Sovio Wines will go to the UK High Court next month to challenge a Food Standard Agency (FSA) ruling that banned its reduced alcohol wine.

A formal judicial review will take place on 9 February, Hampshire-based Sovio said this week.

The FSA ruled in 2007 that Sovio's 8% alcohol wine was illegal under EU law due to the 'spinning cone' method the company used to reduce the level of alcohol in the semi-sparkling wine.

An additional dispute concerns labelling and an EU ruling that a wine with less than 9% alcohol cannot be labelled as conventional wine.
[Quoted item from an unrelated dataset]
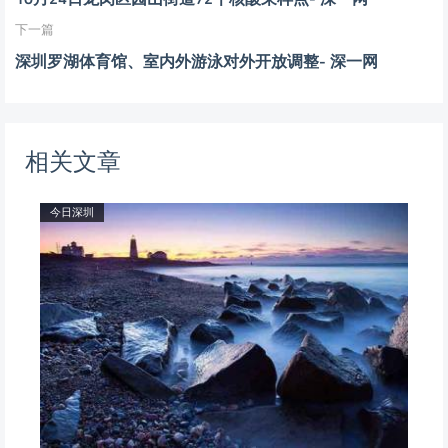
下一篇
深圳罗湖体育馆、室内外游泳对外开放调整- 深一网
相关文章
今日深圳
Sovio said it has consulted with Trading Standards who gave written approval of the product and its labelling.

It said that the FSA's "conduct and attitudes" fly in the face of government measures to crack down on excessive drinking and the UK's booze culture. Not only that, says Sovio, but the FSA was just "plain wrong" in its interpretation of EU law.

If successful, Sovio could claim hundreds of thousands of pounds in damages.

"It's crazy that this product, which is pure undiluted premium wine, and combines total integrity of flavour with much lower alcohol content, is somehow illegal," said Tony Dann, chairman of Sovio Wines.

The original Sovio banned by the FSA was produced in Spain, but a new production batch, this time from California, is now on the shelves of Waitrose.